Case Studies

Galaxy General Contracting Corporation

Affordable housing boosts boroughs and morale

Driving through New York City, President Steve Zervoudis sees Galaxy General Contracting Corporation’s work in each of the five boroughs. And while it’s always nice to remember a job well done, Zervoudis has the added benefit of remembering what many of these homes and mixed-use apartments buildings were like before Galaxy General Contracting came on to the scene.

“Some of these neighborhoods were really devastated. In the Bronx, there were blocks and blocks of vacant buildings,” he says.

Galaxy General Contracting Corporation

Located on the west side of the Bronx, Galaxy General Contracting Corporation specializes in gut-rehabilitation, new construction and development of affordable housing. Since it was founded in 1981 by Zervoudis, the company has rehabilitated, renovated and built homes and mixed-use apartment complexes in New York City, New Jersey and even Florida.

Zervoudis, who runs the company alongside his four sons, Gus, Jimmy, Telly and Ari, still enjoys being active in project management and neighborhood revitalization. Zervoudis says once, after Galaxy General Contracting finished rehabbing a 54-unit apartment building in the Bronx, the company hosted a barbecue for the neighborhood, attended by over 300 people.

“When we look at buildings we did over 20 years ago in the Bronx, Brooklyn and Harlem, we remember what those neighborhoods were like back then. It really shows a transformation, and there’s a real sense of pride that we’ve had a hand in it,” Zervoudis says.

Serendipitous start

Galaxy General Contracting came to this calling through a series of unplanned yet serendipitous events, says Vice President Richard Sica.

Right as Zervoudis started the company in the early ‘80s, the then-mayor of New York City, Ed Koch, developed the Vacant Building Program to sell vacant city-owned buildings to private owners, not private corporations, through the Department of Housing Preservation and Development (HPD).
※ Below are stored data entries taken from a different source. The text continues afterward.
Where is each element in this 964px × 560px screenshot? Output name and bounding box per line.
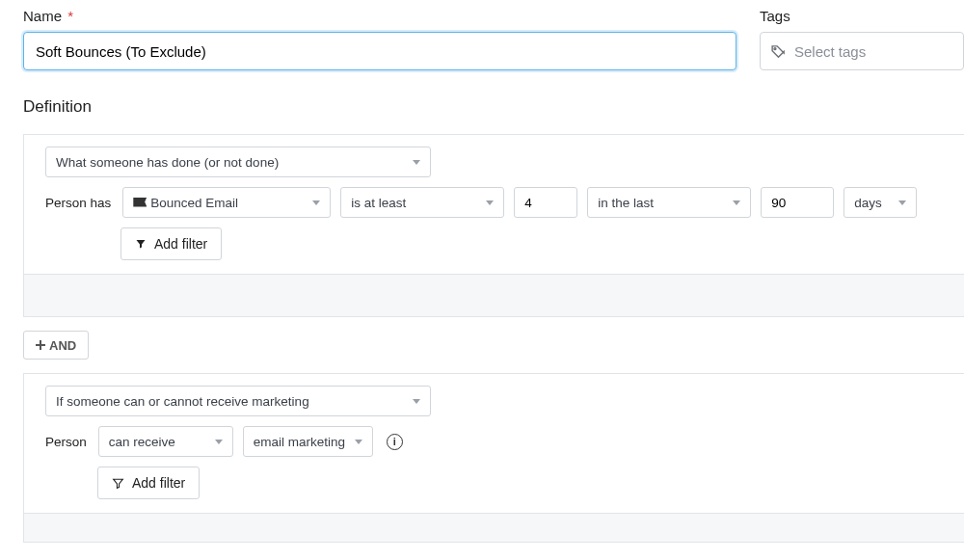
- chevron-down-icon: [898, 200, 906, 205]
- funnel-icon: [112, 477, 124, 490]
- timeframe-value-input[interactable]: [761, 187, 834, 218]
- plus-icon: [36, 340, 45, 350]
- chevron-down-icon: [486, 200, 494, 205]
- add-filter-button-2[interactable]: Add filter: [97, 467, 200, 499]
- and-button[interactable]: AND: [23, 331, 89, 360]
- chevron-down-icon: [413, 399, 420, 404]
- svg-point-0: [774, 47, 776, 49]
- timeframe-unit-select[interactable]: days: [844, 187, 917, 218]
- name-label: Name *: [23, 8, 736, 24]
- condition-block-1: What someone has done (or not done) Pers…: [23, 134, 964, 275]
- can-select[interactable]: can receive: [98, 426, 233, 457]
- tag-icon: [770, 43, 787, 60]
- flag-icon: [133, 198, 147, 207]
- chevron-down-icon: [215, 440, 223, 444]
- tags-select[interactable]: Select tags: [760, 32, 964, 70]
- condition-block-2: If someone can or cannot receive marketi…: [23, 373, 964, 514]
- chevron-down-icon: [355, 440, 362, 444]
- gap-band: [23, 275, 964, 317]
- funnel-icon: [135, 238, 147, 250]
- channel-select[interactable]: email marketing: [243, 426, 373, 457]
- person-has-label: Person has: [45, 196, 111, 210]
- required-mark: *: [67, 8, 73, 24]
- definition-heading: Definition: [23, 97, 964, 117]
- chevron-down-icon: [413, 160, 420, 165]
- count-input[interactable]: [514, 187, 577, 218]
- name-input[interactable]: [23, 32, 736, 70]
- condition-type-select[interactable]: What someone has done (or not done): [45, 147, 431, 177]
- tags-placeholder: Select tags: [794, 43, 866, 60]
- condition-type-select-2[interactable]: If someone can or cannot receive marketi…: [45, 386, 431, 416]
- comparator-select[interactable]: is at least: [340, 187, 504, 218]
- gap-band-2: [23, 514, 964, 543]
- tags-label: Tags: [760, 8, 964, 24]
- metric-select[interactable]: Bounced Email: [122, 187, 331, 218]
- add-filter-button[interactable]: Add filter: [120, 227, 222, 260]
- timeframe-prefix-select[interactable]: in the last: [587, 187, 751, 218]
- person-label: Person: [45, 435, 87, 449]
- info-icon[interactable]: i: [387, 434, 403, 450]
- chevron-down-icon: [733, 200, 740, 205]
- chevron-down-icon: [312, 200, 320, 205]
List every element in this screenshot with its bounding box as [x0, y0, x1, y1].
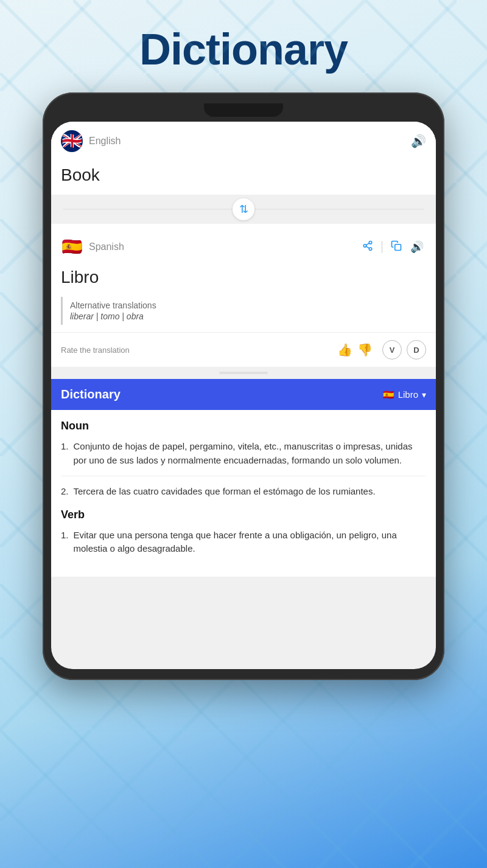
svg-rect-5 [395, 244, 401, 250]
thumbs-up-button[interactable]: 👍 [337, 342, 352, 357]
dict-lang-badge[interactable]: 🇪🇸 Libro ▾ [383, 389, 426, 400]
target-lang-name: Spanish [89, 241, 360, 252]
noun-def-1: 1. Conjunto de hojas de papel, pergamino… [61, 440, 426, 467]
verb-section: Verb 1. Evitar que una persona tenga que… [61, 509, 426, 556]
verb-def-text-1: Evitar que una persona tenga que hacer f… [74, 529, 426, 556]
alt-translations-title: Alternative translations [70, 300, 419, 310]
dict-flag-icon: 🇪🇸 [383, 389, 394, 400]
source-word[interactable]: Book [51, 161, 436, 195]
page-title: Dictionary [0, 0, 487, 92]
def-num-1: 1. [61, 440, 69, 467]
target-word: Libro [51, 264, 436, 294]
scroll-indicator [219, 372, 268, 374]
source-lang-row: English 🔊 [51, 122, 436, 161]
noun-heading: Noun [61, 420, 426, 432]
verb-def-1: 1. Evitar que una persona tenga que hace… [61, 529, 426, 556]
phone-notch [204, 103, 283, 117]
source-flag-icon [61, 130, 83, 152]
alt-translations-box: Alternative translations liberar | tomo … [61, 297, 426, 325]
rating-row: Rate the translation 👍 👎 V D [51, 332, 436, 367]
noun-section: Noun 1. Conjunto de hojas de papel, perg… [61, 420, 426, 499]
target-flag-icon [61, 236, 83, 258]
def-text-2: Tercera de las cuatro cavidades que form… [74, 485, 426, 499]
svg-line-3 [366, 246, 369, 248]
share-icon[interactable] [360, 238, 376, 257]
thumbs-down-button[interactable]: 👎 [357, 342, 373, 357]
phone-container: English 🔊 Book ⇅ Spanish [0, 92, 487, 680]
source-lang-name: English [89, 136, 411, 147]
source-speaker-icon[interactable]: 🔊 [411, 134, 426, 148]
noun-def-2: 2. Tercera de las cuatro cavidades que f… [61, 485, 426, 499]
def-separator-1 [61, 476, 426, 476]
verb-heading: Verb [61, 509, 426, 521]
swap-divider: ⇅ [51, 195, 436, 224]
alt-translations-words: liberar | tomo | obra [70, 311, 419, 321]
translator-section: English 🔊 Book ⇅ Spanish [51, 122, 436, 367]
phone-screen: English 🔊 Book ⇅ Spanish [51, 122, 436, 669]
copy-icon[interactable] [388, 238, 404, 257]
rate-label: Rate the translation [61, 345, 337, 355]
phone-frame: English 🔊 Book ⇅ Spanish [43, 92, 444, 680]
target-speaker-icon[interactable]: 🔊 [408, 238, 426, 256]
def-num-2: 2. [61, 485, 69, 499]
def-text-1: Conjunto de hojas de papel, pergamino, v… [74, 440, 426, 467]
output-section: Spanish [51, 224, 436, 367]
dict-header: Dictionary 🇪🇸 Libro ▾ [51, 379, 436, 410]
d-button[interactable]: D [407, 340, 426, 359]
chevron-down-icon[interactable]: ▾ [422, 390, 426, 400]
svg-line-4 [366, 243, 369, 245]
target-lang-row: Spanish [51, 230, 436, 264]
vertical-divider [382, 241, 382, 253]
dict-content: Noun 1. Conjunto de hojas de papel, perg… [51, 410, 436, 577]
v-button[interactable]: V [382, 340, 402, 359]
dict-title: Dictionary [61, 387, 383, 401]
verb-def-num-1: 1. [61, 529, 69, 556]
dict-word-label: Libro [398, 389, 418, 400]
swap-button[interactable]: ⇅ [233, 198, 254, 220]
action-icons: 🔊 [360, 238, 426, 257]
Around the same time, a nonprofit lender, Community Preservation Corporation (CPC), which was established in 1974, was gaining momentum, providing funding and capital for low- and moderate-income housing projects, both solely and in conjunction with HPD.

Galaxy General Contracting Corporation

“So you had a new company eager to do business, the capital available to finance the rehab of apartment buildings, and a large inventory to choose from. What a combination,” Sica says.

For his part, Zervoudis hit the ground running, buying and rehabilitating homes and apartments both privately and through the Vacant Building Program, all while learning the complex world of funding, or often lack thereof.

“Back in the early ‘80s, there were few lenders willing to finance apartment building rehabs, except for CPC, which was a consortium of banks and insurance companies” Sica says.

“When we look at buildings we did over 20 years ago in the Bronx, Brooklyn and Harlem, we remember what those neighborhoods were like back then. It really shows a transformation, and there’s a real sense of pride that we’ve had a hand in it,” Zervoudis says.

But slowly, other lenders and banks began to see that affordable housing projects came with a very manageable amount of risk. By the late 1990s, even national players such as Bank of America and Chase Bank had set up community development lending organizations. Sica says more funding was also directed toward constructing new apartment buildings.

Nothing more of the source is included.